- **Task instructions**:
Copy out the lines below that hold the word "Teil".

Page-level text extractions
————————
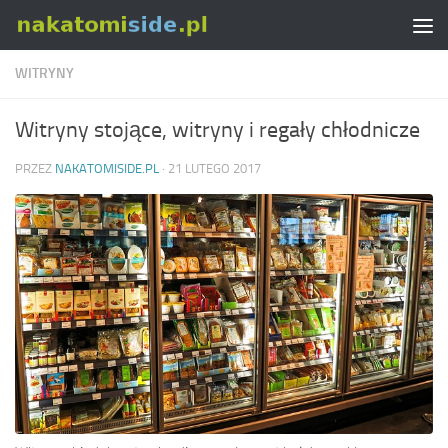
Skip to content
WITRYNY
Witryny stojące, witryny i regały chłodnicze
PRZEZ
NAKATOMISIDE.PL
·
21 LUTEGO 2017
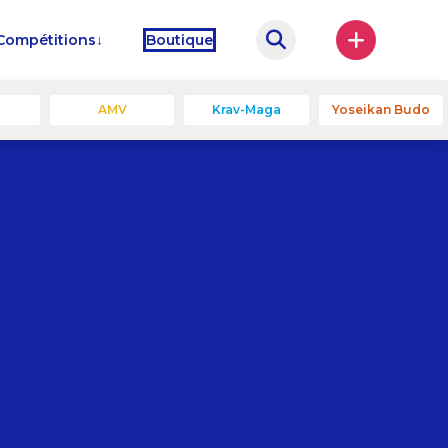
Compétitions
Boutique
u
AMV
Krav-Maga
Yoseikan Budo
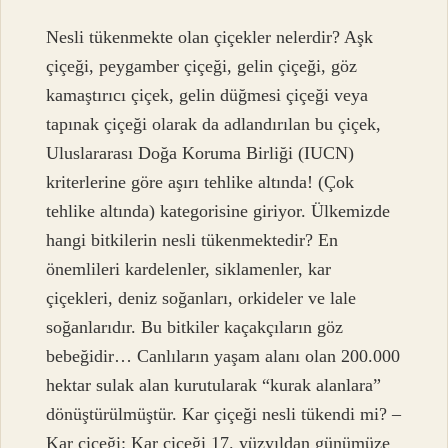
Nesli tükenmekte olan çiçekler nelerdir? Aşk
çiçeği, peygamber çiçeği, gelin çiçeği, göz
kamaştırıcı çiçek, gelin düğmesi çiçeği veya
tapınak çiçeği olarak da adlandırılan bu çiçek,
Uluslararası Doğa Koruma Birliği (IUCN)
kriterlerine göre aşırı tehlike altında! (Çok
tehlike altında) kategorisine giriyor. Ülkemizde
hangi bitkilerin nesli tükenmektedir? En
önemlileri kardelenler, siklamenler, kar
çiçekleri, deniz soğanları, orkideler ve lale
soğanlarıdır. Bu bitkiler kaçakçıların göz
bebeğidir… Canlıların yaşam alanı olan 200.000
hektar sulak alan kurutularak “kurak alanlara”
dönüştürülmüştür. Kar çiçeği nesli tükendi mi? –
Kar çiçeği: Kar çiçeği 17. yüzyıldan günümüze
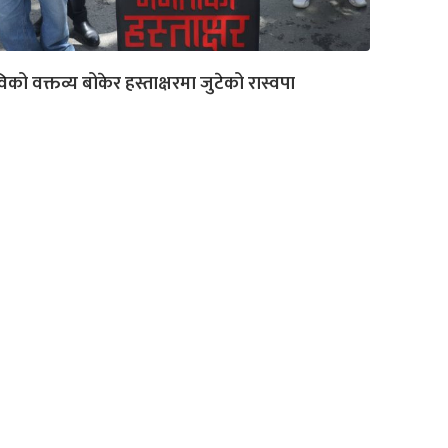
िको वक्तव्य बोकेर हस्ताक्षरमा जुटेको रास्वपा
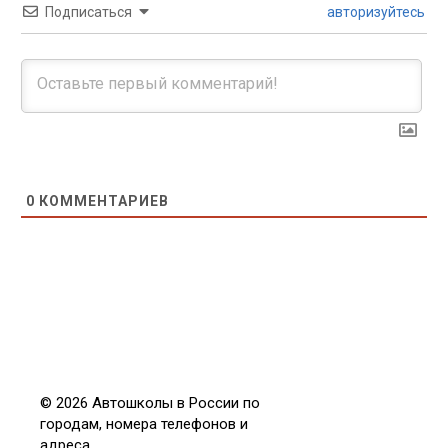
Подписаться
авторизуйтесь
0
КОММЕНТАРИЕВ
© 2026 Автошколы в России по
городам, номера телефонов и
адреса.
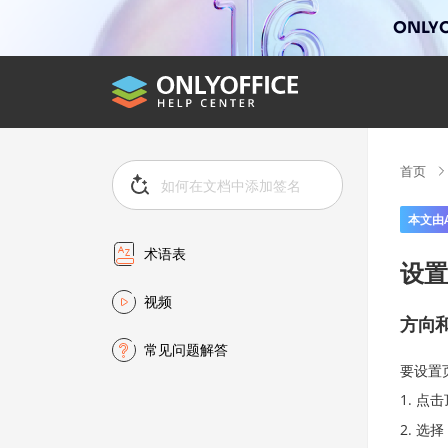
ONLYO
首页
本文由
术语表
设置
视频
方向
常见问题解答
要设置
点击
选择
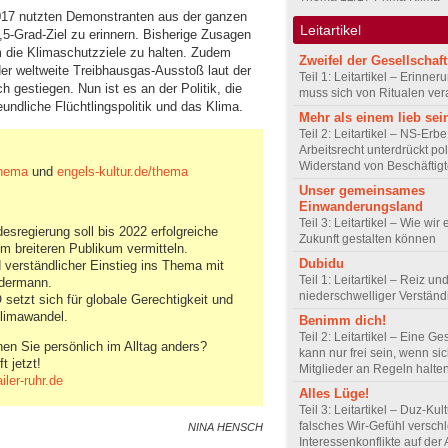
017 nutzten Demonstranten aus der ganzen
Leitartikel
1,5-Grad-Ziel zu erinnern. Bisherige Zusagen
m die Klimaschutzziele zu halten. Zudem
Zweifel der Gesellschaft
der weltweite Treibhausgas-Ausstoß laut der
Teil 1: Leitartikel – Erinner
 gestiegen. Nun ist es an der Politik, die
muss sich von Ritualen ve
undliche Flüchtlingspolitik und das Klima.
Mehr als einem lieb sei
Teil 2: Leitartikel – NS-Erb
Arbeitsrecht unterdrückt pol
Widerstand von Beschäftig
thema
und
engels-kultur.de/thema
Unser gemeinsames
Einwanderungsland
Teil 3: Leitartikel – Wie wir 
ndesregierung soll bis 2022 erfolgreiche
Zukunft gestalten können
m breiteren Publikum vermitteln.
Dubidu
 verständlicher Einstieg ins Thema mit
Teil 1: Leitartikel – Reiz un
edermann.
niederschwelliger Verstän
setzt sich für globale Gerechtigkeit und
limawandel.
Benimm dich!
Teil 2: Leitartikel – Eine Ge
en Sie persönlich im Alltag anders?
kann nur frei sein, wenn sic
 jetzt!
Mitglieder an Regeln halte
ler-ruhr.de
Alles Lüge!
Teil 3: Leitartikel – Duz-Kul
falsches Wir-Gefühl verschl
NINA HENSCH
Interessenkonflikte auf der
————————
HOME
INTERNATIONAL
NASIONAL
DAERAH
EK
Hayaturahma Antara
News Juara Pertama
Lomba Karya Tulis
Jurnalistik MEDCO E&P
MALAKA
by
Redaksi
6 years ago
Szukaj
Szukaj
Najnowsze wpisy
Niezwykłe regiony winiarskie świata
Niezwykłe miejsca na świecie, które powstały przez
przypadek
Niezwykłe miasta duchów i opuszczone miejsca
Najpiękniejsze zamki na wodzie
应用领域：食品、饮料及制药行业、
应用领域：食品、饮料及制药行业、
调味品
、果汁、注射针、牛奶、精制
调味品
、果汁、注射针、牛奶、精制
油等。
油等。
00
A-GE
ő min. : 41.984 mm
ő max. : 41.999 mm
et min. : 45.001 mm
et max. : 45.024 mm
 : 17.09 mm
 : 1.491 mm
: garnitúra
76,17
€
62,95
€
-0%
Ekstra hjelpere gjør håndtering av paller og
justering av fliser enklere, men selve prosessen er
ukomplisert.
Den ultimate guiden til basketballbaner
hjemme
————————
- **Result of the exercise**:
Teil 1: Leitartikel – Erinner
Teil 2: Leitartikel – NS-Erb
Teil 3: Leitartikel – Wie wir 
Teil 1: Leitartikel – Reiz un
Teil 2: Leitartikel – Eine Ge
Teil 3: Leitartikel – Duz-Kul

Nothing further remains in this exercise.